A computer analyst who hatched a scheme to steal $16.8 million from his company and then flee to Europe under a new identity was sentenced yesterday to more than three years in federal prison.
Scott Michael Posnanski, 31, of Lake-in-the-Hills, Ill., was described at the sentencing hearing in U.S. District Court in Baltimore as an intelligent man from a good family who succumbed to greed. He was caught by U.S. Postal Service inspectors, Secret Service agents and the FBI as he attempted to wire the money overseas.

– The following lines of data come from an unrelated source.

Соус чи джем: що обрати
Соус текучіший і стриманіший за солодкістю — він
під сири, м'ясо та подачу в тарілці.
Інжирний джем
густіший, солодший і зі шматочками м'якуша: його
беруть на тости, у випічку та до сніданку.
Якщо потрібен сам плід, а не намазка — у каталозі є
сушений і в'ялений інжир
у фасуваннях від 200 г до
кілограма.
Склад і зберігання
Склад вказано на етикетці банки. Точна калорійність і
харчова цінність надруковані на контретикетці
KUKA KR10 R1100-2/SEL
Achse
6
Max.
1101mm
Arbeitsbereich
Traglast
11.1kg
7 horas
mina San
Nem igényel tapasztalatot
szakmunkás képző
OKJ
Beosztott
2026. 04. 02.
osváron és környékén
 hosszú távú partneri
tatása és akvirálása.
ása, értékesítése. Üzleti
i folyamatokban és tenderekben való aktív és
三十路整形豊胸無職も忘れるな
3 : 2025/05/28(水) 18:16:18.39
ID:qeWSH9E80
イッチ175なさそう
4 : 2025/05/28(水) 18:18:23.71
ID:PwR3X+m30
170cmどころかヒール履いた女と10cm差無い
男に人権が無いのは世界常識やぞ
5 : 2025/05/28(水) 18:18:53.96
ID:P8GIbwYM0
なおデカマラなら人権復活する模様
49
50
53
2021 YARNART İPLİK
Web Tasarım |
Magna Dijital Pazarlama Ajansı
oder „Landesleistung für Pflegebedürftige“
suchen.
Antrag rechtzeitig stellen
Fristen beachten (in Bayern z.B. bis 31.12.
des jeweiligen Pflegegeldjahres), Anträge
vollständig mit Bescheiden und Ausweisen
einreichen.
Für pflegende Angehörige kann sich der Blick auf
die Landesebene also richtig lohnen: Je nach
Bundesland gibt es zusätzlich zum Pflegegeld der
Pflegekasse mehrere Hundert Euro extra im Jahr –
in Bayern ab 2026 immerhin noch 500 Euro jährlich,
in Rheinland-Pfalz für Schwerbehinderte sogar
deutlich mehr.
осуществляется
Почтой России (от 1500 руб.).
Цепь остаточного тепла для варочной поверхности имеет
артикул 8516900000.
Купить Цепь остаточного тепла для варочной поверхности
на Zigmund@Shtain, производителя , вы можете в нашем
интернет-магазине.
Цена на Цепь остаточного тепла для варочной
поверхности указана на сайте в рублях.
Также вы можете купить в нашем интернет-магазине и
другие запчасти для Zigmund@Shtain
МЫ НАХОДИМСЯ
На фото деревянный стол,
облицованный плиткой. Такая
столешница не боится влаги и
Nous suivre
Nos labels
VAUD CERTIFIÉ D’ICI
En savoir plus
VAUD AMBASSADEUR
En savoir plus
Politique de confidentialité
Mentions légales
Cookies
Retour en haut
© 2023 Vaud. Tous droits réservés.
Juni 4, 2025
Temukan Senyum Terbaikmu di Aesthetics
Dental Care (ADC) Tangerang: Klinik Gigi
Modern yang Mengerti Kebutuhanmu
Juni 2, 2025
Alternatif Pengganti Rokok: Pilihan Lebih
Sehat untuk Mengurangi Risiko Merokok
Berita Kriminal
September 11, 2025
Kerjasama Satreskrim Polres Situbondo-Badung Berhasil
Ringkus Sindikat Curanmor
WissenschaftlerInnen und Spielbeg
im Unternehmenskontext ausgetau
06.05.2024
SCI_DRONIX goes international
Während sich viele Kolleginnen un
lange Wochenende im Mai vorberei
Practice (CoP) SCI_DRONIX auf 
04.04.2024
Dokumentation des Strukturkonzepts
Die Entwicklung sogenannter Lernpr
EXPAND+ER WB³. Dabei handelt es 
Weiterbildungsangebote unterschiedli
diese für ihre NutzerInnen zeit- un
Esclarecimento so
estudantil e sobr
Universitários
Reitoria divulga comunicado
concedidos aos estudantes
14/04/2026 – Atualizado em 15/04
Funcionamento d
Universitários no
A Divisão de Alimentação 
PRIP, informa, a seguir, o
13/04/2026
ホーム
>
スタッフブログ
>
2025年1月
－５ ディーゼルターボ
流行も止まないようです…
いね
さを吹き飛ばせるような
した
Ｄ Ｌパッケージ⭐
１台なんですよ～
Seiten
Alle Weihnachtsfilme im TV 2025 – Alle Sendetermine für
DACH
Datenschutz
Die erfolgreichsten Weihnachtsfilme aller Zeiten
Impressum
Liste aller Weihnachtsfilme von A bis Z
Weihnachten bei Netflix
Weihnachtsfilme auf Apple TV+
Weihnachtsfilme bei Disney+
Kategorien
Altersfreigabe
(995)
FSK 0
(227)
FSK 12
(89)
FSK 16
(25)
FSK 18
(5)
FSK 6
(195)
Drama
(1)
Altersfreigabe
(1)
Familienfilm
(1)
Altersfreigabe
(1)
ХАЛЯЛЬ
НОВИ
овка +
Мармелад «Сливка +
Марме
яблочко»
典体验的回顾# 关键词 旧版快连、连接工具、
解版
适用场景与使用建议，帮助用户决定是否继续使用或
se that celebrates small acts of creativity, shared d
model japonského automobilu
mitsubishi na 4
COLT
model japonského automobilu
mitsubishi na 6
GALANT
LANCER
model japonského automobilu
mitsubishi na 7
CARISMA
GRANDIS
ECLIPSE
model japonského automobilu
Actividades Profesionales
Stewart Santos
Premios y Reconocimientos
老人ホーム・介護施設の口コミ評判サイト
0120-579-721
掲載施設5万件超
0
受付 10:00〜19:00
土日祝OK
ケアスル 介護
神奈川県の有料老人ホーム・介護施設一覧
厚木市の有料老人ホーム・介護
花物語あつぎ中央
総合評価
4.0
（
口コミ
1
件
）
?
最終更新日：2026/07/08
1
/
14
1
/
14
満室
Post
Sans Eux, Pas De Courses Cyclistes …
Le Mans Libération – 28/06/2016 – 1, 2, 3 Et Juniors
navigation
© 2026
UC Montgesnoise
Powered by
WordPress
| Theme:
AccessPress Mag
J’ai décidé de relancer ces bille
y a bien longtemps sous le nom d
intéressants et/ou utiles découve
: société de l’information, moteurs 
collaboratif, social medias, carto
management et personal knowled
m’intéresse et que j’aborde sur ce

"He seemed to have everything going for him," said Assistant U.S. Attorney Andrew C. White. "This is one of those crimes that was done for nothing other than pure greed."
At the time Posnanski attempted to steal the money, he was working at a Portland, Ore., branch of Insurance Auto Auctions, a thriving national automobile auction company in Schaumberg, Ill.
Posnanski and a co-worker, Andrew May, 34, of Portland stumbled upon a way to write themselves checks on IAA's corporate accounts, prosecutors said. After months of planning, they decided in September 1996 to write themselves 416 checks totaling $16,811,580.
Federal agents halted the scheme in its final stages as Posnanski and May were attempting to wire the money from a NationsBank branch in Baltimore to a bank account in the tiny eastern European nation of Estonia. From there, the men planned to move the money to Switzerland, prosecutors said.
Posnanski and May pleaded guilty to bank fraud. Prosecutors said that during the course of the scheme, the men had arranged fictitious identities for themselves so that they could vanish with the stolen fortune.
May was sentenced last year to 24 months. Posnanski received 41 months in prison.
White said the theft, if it hadn't been thwarted, would have dealt a serious financial blow to IAA.
"Its main cash account would have been cleaned out and Mr. Posnanski and his buddy would have been off to Europe," White said.
A NationsBank employee in Baltimore was key to foiling the scheme. The employee became suspicious of the large checks being deposited and called IAA officials, thereby alerting them to Posnanski and May's plan, prosecutors said.